Use these commands to fetch recent episodes and write JSONL files for few-shot selection. For the output schema, see reference/few-shot-dataset-jsonl.md.

Before you start

  • Ensure the podcast CLI is available (run podcast --help).

  • RSS feeds must expose RSS 2.0 <item> entries with <description> or <content:encoded>.

  • Wagtail/CMS endpoints must return a list under items, results, or pages.

RSS feed examples

podcast rss-examples \
  --feed-url https://example.com/feed.xml \
  --output datasets/rss_examples.jsonl \
  --limit 25

Notes:

  • --output defaults to datasets/rss_examples.jsonl if you omit it.

  • --limit caps how many episodes are written (default 25).

  • --timeout-seconds sets the HTTP timeout.

  • The JSONL output field contains normalized episode description HTML.

Wagtail/CMS API examples

podcast cms-examples \
  --api-url https://example.com/api/v2/pages/?type=podcast.EpisodePage \
  --output datasets/cms_examples.jsonl \
  --limit 25

Notes:

  • The command skips items that do not have a title plus description or shownotes HTML.

  • Field names support dot-notation for nested payloads (for example, meta.html_url).

  • The CLI always sends a limit query param; include any other filters in the --api-url.

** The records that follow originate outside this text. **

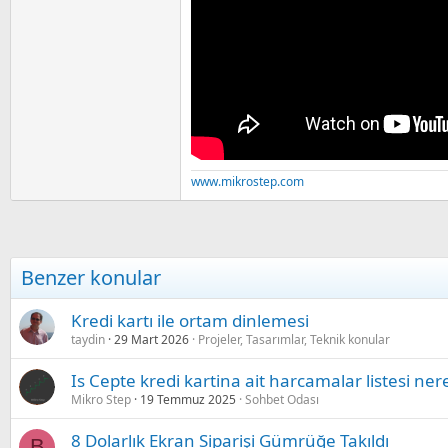
a
i
n
www.mikrostep.com
Benzer konular
Kredi kartı ile ortam dinlemesi
taydin
29 Mart 2026
Projeler, Tasarımlar, Teknik konular
Is Cepte kredi kartina ait harcamalar listesi ne
Mikro Step
19 Temmuz 2025
Sohbet Odası
8 Dolarlık Ekran Siparişi Gümrüğe Takıldı
B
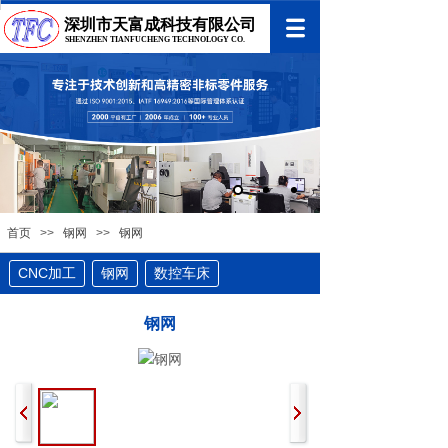
深圳市天富成科技有限公司
SHENZHEN TIANFUCHENG TECHNOLOGY CO.
首页
>>
钢网
>>
钢网
CNC加工
钢网
数控车床
钢网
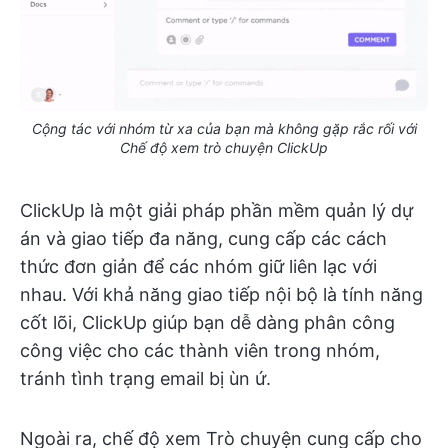
Cộng tác với nhóm từ xa của bạn mà không gặp rắc rối với
Chế độ xem trò chuyện ClickUp
ClickUp là một giải pháp phần mềm quản lý dự
án và giao tiếp đa năng, cung cấp các cách
thức đơn giản để các nhóm giữ liên lạc với
nhau. Với khả năng giao tiếp nội bộ là tính năng
cốt lõi, ClickUp giúp bạn dễ dàng phân công
công việc cho các thành viên trong nhóm,
tránh tình trạng email bị ùn ứ.
Ngoài ra, chế độ xem Trò chuyện cung cấp cho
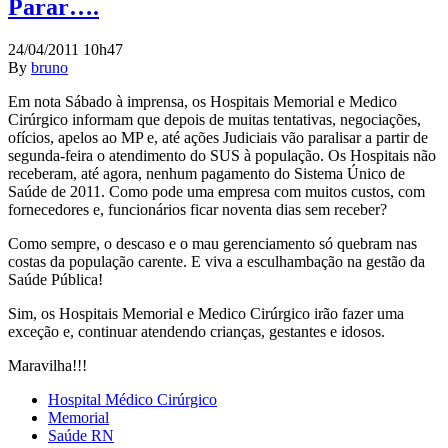
Parar….
24/04/2011 10h47
By
bruno
Em nota Sábado à imprensa, os Hospitais Memorial e Medico
Cirúrgico informam que depois de muitas tentativas, negociações,
ofícios, apelos ao MP e, até ações Judiciais vão paralisar a partir de
segunda-feira o atendimento do SUS à população. Os Hospitais não
receberam, até agora, nenhum pagamento do Sistema Único de
Saúde de 2011. Como pode uma empresa com muitos custos, com
fornecedores e, funcionários ficar noventa dias sem receber?
Como sempre, o descaso e o mau gerenciamento só quebram nas
costas da população carente. E viva a esculhambação na gestão da
Saúde Pública!
Sim, os Hospitais Memorial e Medico Cirúrgico irão fazer uma
exceção e, continuar atendendo crianças, gestantes e idosos.
Maravilha!!!
Hospital Médico Cirúrgico
Memorial
Saúde RN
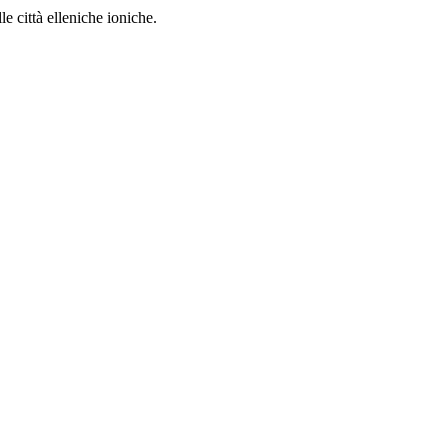
 città elleniche ioniche.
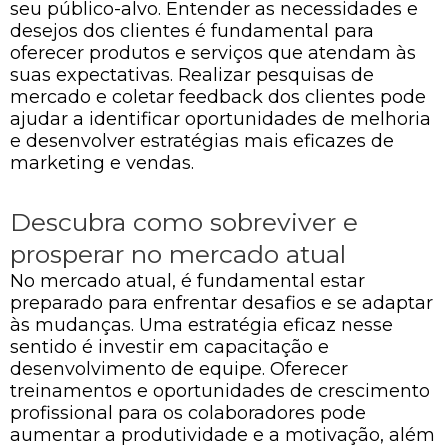
seu público-alvo. Entender as necessidades e
desejos dos clientes é fundamental para
oferecer produtos e serviços que atendam às
suas expectativas. Realizar pesquisas de
mercado e coletar feedback dos clientes pode
ajudar a identificar oportunidades de melhoria
e desenvolver estratégias mais eficazes de
marketing e vendas.
Descubra como sobreviver e
prosperar no mercado atual
No mercado atual, é fundamental estar
preparado para enfrentar desafios e se adaptar
às mudanças. Uma estratégia eficaz nesse
sentido é investir em capacitação e
desenvolvimento de equipe. Oferecer
treinamentos e oportunidades de crescimento
profissional para os colaboradores pode
aumentar a produtividade e a motivação, além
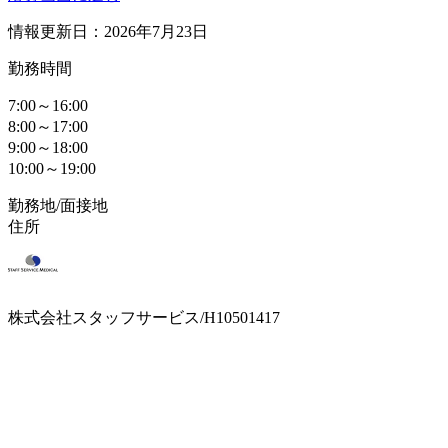
情報更新日：2026年7月23日
勤務時間
7:00～16:00
8:00～17:00
9:00～18:00
10:00～19:00
勤務地/面接地
住所
株式会社スタッフサービス/H10501417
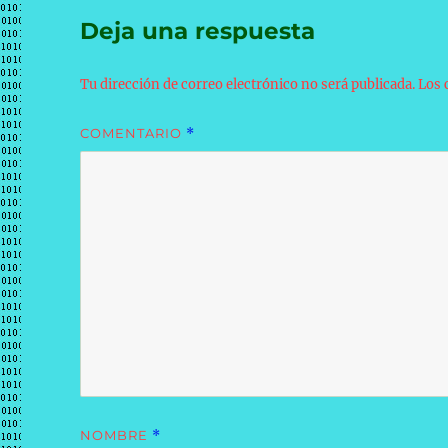
Deja una respuesta
Tu dirección de correo electrónico no será publicada.
Los 
COMENTARIO
*
NOMBRE
*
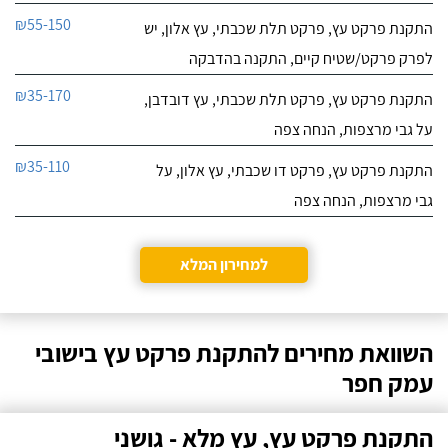
₪55-150
התקנת פרקט עץ, פרקט תלת שכבתי, עץ אלון, יש
לפרק פרקט/שטיח קיים, התקנה בהדבקה
₪35-170
התקנת פרקט עץ, פרקט תלת שכבתי, עץ דובדבן,
על גבי מרצפות, הנחה צפה
₪35-110
התקנת פרקט עץ, פרקט דו שכבתי, עץ אלון, על
גבי מרצפות, הנחה צפה
למחירון המלא
השוואת מחירים להתקנת פרקט עץ בישובי
עמק חפר
התקנת פרקט עץ, עץ מלא - גושני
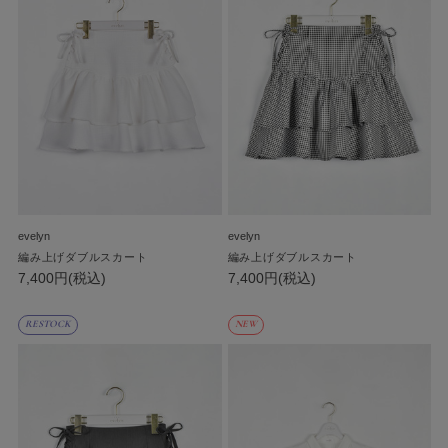
evelyn
evelyn
編み上げダブルスカート
編み上げダブルスカート
7,400円(税込)
7,400円(税込)
RESTOCK
NEW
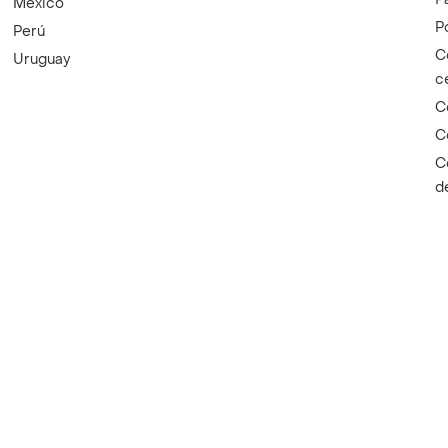
México
P
Perú
C
Uruguay
c
C
C
C
d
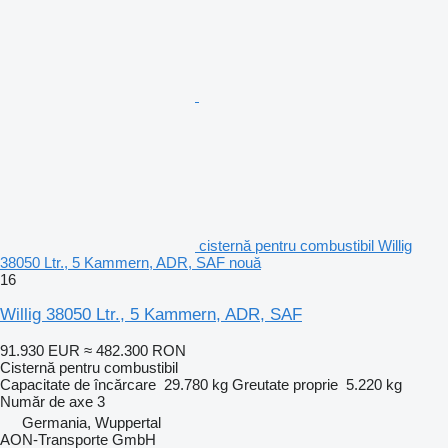
cisternă pentru combustibil Willig
38050 Ltr., 5 Kammern, ADR, SAF nouă
16
Willig 38050 Ltr., 5 Kammern, ADR, SAF
91.930 EUR
≈ 482.300 RON
Cisternă pentru combustibil
Capacitate de încărcare
29.780 kg
Greutate proprie
5.220 kg
Număr de axe
3
Germania, Wuppertal
AON-Transporte GmbH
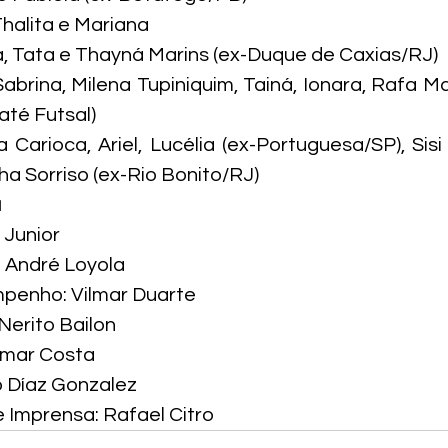
 Thalita e Mariana
a, Tata e Thayná Marins (ex-Duque de Caxias/RJ)
abrina, Milena Tupiniquim, Tainá, Ionara, Rafa Ma
até Futsal)
 Carioca, Ariel, Lucélia (ex-Portuguesa/SP), Sisi
ha Sorriso (ex-Rio Bonito/RJ)
a
 Junior
: André Loyola
mpenho: Vilmar Duarte
erito Bailon
smar Costa
 Díaz Gonzalez
e Imprensa: Rafael Citro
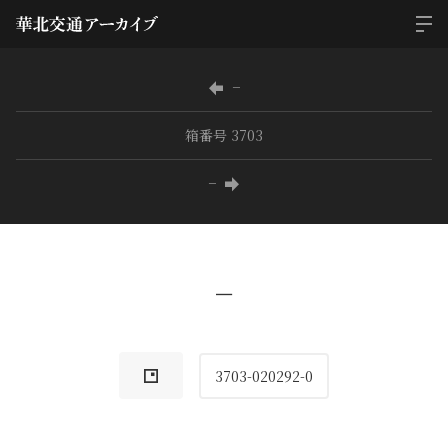
−
箱番号 3703
−
−
3703-020292-0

If your Wagtail API returns metadata in meta, supply the field mapping explicitly:

podcast cms-examples \
  --api-url https://example.com/api/v2/pages/?type=podcast.EpisodePage \
  --link-field meta.html_url \
  --slug-field meta.slug \
  --published-field meta.first_published_at \
  --page-id-field meta.id

The CMS command supports these field options:

  • --title-field

  • --summary-field

  • --description-field

  • --shownotes-field

  • --tags-field

  • --link-field

  • --slug-field

  • --published-field

  • --page-id-field

Check the output

Each line in the JSONL file is a single JSON object. See reference/few-shot-dataset-jsonl.md for the full field list.